Does that mean your own personal carbon footprint isn’t important?
While the biggest responsibility to reduce carbon emissions lies with large polluters such as fossil fuel companies, individuals making green choices in their lives can still have a meaningful impact.
People in wealthier countries usually produce more emissions than those in poorer or less developed countries. For example, the wealthiest 10% of the global population are responsible for around 50% of the world’s emissions. This is often due to carbon intensive lifestyle choices, such as travel and high energy consumption.
What do the climate scientists say?
Based on the findings from the most recent IPCC report, we all need to take action to mitigate the effects of climate change. The most effective way of doing this and limiting global heating to 1.5 degrees is to reduce carbon emissions.
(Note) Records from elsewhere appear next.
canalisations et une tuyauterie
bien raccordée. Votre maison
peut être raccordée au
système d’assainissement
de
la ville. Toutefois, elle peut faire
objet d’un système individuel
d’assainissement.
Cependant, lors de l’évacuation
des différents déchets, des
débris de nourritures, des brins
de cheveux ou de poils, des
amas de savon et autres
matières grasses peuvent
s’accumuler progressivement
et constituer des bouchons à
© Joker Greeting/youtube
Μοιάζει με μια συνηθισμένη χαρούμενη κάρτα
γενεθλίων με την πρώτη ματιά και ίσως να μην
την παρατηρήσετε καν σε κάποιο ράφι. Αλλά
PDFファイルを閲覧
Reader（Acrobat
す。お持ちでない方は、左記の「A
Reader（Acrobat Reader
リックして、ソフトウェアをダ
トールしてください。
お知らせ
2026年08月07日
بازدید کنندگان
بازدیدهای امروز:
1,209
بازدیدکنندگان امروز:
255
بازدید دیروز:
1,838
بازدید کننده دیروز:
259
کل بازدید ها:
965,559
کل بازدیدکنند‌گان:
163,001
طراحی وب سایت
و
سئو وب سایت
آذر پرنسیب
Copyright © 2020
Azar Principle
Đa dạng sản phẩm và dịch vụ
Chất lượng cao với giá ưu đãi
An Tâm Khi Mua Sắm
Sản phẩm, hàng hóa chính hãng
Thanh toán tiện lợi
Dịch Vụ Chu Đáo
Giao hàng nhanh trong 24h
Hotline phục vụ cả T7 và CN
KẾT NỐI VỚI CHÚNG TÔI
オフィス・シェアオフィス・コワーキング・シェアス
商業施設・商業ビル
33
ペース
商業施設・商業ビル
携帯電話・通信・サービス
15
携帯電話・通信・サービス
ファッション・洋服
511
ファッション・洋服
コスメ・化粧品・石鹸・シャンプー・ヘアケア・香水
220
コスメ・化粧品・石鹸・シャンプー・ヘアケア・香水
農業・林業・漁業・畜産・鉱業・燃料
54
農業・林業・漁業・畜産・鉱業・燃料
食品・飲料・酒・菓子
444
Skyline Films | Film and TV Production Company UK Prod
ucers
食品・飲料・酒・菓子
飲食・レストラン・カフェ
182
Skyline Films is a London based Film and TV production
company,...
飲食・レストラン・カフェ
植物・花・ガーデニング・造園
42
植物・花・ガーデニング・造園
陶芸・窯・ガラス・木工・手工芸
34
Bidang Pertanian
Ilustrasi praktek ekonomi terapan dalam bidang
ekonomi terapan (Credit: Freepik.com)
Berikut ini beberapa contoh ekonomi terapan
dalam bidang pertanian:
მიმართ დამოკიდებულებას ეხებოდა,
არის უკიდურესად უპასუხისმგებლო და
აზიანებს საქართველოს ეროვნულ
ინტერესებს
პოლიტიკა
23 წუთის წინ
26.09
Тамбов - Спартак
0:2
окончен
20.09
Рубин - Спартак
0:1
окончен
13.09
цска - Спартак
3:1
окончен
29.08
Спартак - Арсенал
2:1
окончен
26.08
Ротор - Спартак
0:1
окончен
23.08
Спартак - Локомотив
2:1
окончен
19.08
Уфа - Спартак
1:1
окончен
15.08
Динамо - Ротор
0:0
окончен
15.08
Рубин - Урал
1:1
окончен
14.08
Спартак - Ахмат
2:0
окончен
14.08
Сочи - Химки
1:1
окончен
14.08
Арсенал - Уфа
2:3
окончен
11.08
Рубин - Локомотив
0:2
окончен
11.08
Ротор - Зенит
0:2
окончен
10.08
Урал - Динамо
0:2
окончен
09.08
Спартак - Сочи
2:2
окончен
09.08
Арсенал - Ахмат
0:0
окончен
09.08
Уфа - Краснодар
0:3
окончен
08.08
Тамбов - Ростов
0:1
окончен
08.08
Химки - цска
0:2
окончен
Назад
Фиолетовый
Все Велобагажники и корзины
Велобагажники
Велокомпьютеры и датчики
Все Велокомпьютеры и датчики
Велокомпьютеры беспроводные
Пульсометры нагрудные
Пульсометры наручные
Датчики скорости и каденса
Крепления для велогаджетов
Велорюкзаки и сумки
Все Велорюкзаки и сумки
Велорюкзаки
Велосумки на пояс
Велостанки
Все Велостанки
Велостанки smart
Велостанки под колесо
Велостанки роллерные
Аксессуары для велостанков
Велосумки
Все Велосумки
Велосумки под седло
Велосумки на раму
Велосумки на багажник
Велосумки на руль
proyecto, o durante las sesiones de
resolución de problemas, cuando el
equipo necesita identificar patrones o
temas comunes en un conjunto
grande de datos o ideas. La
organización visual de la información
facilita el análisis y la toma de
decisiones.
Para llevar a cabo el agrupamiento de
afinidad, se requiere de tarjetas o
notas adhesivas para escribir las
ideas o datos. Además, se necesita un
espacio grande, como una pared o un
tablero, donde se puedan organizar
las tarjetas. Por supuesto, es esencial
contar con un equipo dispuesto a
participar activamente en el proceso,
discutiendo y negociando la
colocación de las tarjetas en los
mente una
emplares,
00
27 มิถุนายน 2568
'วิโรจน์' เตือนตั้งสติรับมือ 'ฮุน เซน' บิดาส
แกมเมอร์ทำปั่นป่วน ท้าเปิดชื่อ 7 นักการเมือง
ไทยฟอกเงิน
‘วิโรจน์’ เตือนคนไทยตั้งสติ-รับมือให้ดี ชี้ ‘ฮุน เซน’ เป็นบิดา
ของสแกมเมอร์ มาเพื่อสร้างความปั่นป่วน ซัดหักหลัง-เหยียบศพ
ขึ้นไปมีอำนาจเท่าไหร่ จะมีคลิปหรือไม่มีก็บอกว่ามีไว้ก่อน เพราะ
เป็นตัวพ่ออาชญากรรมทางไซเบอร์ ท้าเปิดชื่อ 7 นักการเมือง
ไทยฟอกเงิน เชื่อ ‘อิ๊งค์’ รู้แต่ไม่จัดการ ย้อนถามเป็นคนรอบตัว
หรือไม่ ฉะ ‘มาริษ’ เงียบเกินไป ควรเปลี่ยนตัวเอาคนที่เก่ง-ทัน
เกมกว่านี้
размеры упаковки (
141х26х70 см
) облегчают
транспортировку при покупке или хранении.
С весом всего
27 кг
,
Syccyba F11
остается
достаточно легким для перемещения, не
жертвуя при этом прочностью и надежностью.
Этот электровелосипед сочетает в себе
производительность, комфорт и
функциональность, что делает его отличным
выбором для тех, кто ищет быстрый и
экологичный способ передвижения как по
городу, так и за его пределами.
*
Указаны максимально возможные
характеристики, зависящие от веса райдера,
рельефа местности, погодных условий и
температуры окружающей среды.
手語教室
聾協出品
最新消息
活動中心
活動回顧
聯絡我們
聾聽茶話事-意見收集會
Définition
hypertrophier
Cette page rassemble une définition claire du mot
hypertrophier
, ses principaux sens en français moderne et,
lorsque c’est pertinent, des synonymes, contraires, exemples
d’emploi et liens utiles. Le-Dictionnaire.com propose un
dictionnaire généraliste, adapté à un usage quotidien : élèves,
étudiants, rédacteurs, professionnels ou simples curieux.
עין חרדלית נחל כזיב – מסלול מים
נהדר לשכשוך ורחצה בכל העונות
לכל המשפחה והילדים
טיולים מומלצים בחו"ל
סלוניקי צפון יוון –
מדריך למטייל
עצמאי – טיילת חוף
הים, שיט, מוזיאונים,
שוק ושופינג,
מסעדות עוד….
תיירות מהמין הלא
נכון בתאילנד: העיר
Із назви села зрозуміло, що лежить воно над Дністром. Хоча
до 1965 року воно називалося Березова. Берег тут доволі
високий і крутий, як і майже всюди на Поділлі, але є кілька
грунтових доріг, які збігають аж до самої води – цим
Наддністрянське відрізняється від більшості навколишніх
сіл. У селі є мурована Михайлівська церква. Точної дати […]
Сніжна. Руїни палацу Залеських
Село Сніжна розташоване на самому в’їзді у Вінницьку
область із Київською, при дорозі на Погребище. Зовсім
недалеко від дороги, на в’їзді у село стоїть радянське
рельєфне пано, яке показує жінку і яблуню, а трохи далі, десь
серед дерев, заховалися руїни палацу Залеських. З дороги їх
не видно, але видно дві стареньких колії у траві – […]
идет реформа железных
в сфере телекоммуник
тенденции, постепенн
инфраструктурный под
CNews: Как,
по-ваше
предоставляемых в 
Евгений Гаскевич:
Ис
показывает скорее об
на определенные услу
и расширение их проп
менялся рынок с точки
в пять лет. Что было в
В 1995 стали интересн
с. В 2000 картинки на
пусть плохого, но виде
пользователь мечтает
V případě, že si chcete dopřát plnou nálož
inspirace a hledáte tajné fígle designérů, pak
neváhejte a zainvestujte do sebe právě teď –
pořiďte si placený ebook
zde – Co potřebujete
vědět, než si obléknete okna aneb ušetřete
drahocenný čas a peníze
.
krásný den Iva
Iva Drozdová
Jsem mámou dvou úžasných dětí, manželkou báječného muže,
Larger corporations, especially oil and fossil fuel companies need to do more as they are the biggest polluters. Not using fossil fuels will play a large part in mitigating climate change, with reports showing that 40% of all coal power plants need to close by 2030 in order to reach global targets.
This doesn’t mean that reducing your own individual emissions isn’t important, as everyone needs to play a part to reach net zero. The IPCC report found that people changing their behaviour to reduce their personal ‘lifestyle carbon emissions’ is important, and will help reduce the amount of carbon needed to be removed from the atmosphere.
What is the average carbon footprint in the UK?
To limit the global heating, these emissions would need to be reduced to around 2.3 tons of CO2 per year for each person. The IPCC report argues that changes to reduce lifestyle emissions could cut up to 9 tonnes off an individual’s carbon footprint.
How can we measure and reduce our impact?
WWF has an environmental footprint calculator where you can find out your personal carbon footprint by answering some simple questions. Once you know where most of your carbon emissions come from, you can take steps to reduce it.
One of the best ways to reduce your emissions is to move away from fossil fuels by switching to renewable energy, as this can save you over 600 kgs of CO2 a year. Making changes such as switching to an electric vehicle, reducing flying, or using other forms of sustainable travel can also make a big difference.